Task description - Once the images are removed, repeat all of the entries exactly.

Material for the task -
• • • • • • •

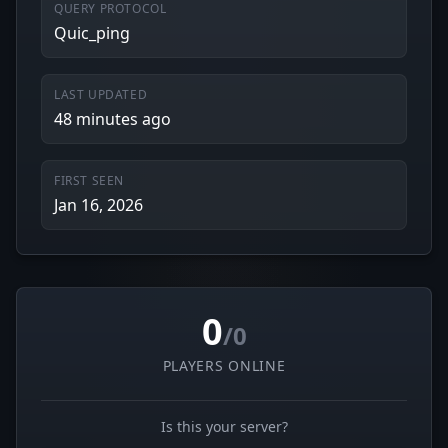
QUERY PROTOCOL
Quic_ping
LAST UPDATED
48 minutes ago
FIRST SEEN
Jan 16, 2026
0
/0
PLAYERS ONLINE
Is this your server?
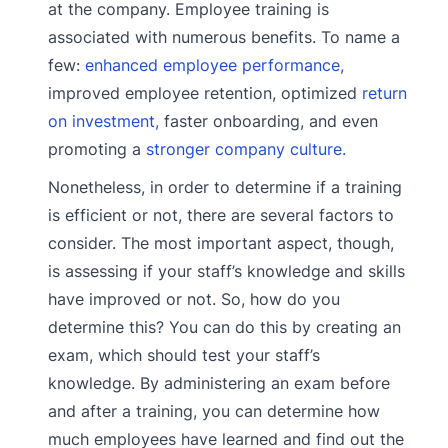
at the company. Employee training is
associated with numerous benefits. To name a
few:
enhanced employee performance,
improved employee retention, optimized
return
on investment,
faster onboarding, and even
promoting a
stronger company culture.
Nonetheless, in order to determine if a training
is efficient or not, there are several factors to
consider. The most important aspect, though,
is assessing if your staff’s knowledge and skills
have improved or not. So, how do you
determine this? You can do this by creating an
exam, which should test your staff’s
knowledge. By administering an exam before
and after a training, you can determine how
much employees have learned and find out the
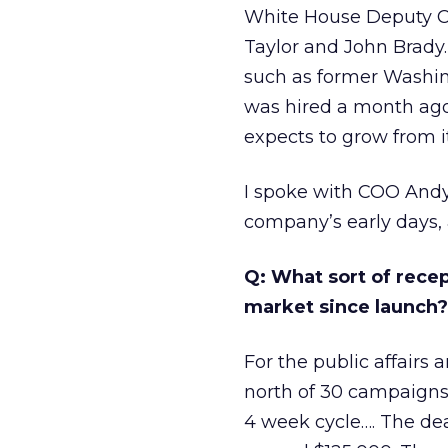
White House Deputy Chi
Taylor and John Brady. 
such as former Washi
was hired a month ago
expects to grow from i
I spoke with COO Andy
company’s early days,
Q: What sort of rece
market since launch?
For the public affairs
north of 30 campaigns 
4 week cycle…. The deal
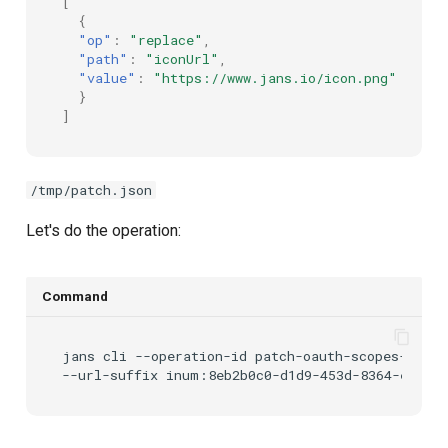
[
{
"op"
:
"replace"
,
"path"
:
"iconUrl"
,
"value"
:
"https://www.jans.io/icon.png"
}
]
/tmp/patch.json
Let's do the operation:
Command
jans
cli
--operation-id
patch-oauth-scopes-by-id
--url-suffix
inum:8eb2b0c0-d1d9-453d-8364-e2809c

• • • • • • •

Answer to the problem -
QUERY PROTOCOL
Quic_ping
LAST UPDATED
48 minutes ago
FIRST SEEN
Jan 16, 2026
0
/0
PLAYERS ONLINE
Is this your server?
at the company. Employee training is
associated with numerous benefits. To name a
few:
enhanced employee performance,
improved employee retention, optimized
return
on investment,
faster onboarding, and even
promoting a
stronger company culture.
Nonetheless, in order to determine if a training
is efficient or not, there are several factors to
consider. The most important aspect, though,
is assessing if your staff’s knowledge and skills
have improved or not. So, how do you
determine this? You can do this by creating an
exam, which should test your staff’s
knowledge. By administering an exam before
and after a training, you can determine how
much employees have learned and find out the
White House Deputy Chi
Taylor and John Brady. 
such as former Washi
was hired a month ago
expects to grow from i
I spoke with COO Andy
company’s early days,
Q: What sort of rece
market since launch?
For the public affairs
north of 30 campaigns 
4 week cycle…. The deal
[
{
"op"
:
"replace"
,
"path"
:
"iconUrl"
,
"value"
:
"https://www.jans.io/icon.png"
}
]
/tmp/patch.json
Let's do the operation:
Command
jans
cli
--operation-id
patch-oauth-scopes-by-id
--url-suffix
inum:8eb2b0c0-d1d9-453d-8364-e2809c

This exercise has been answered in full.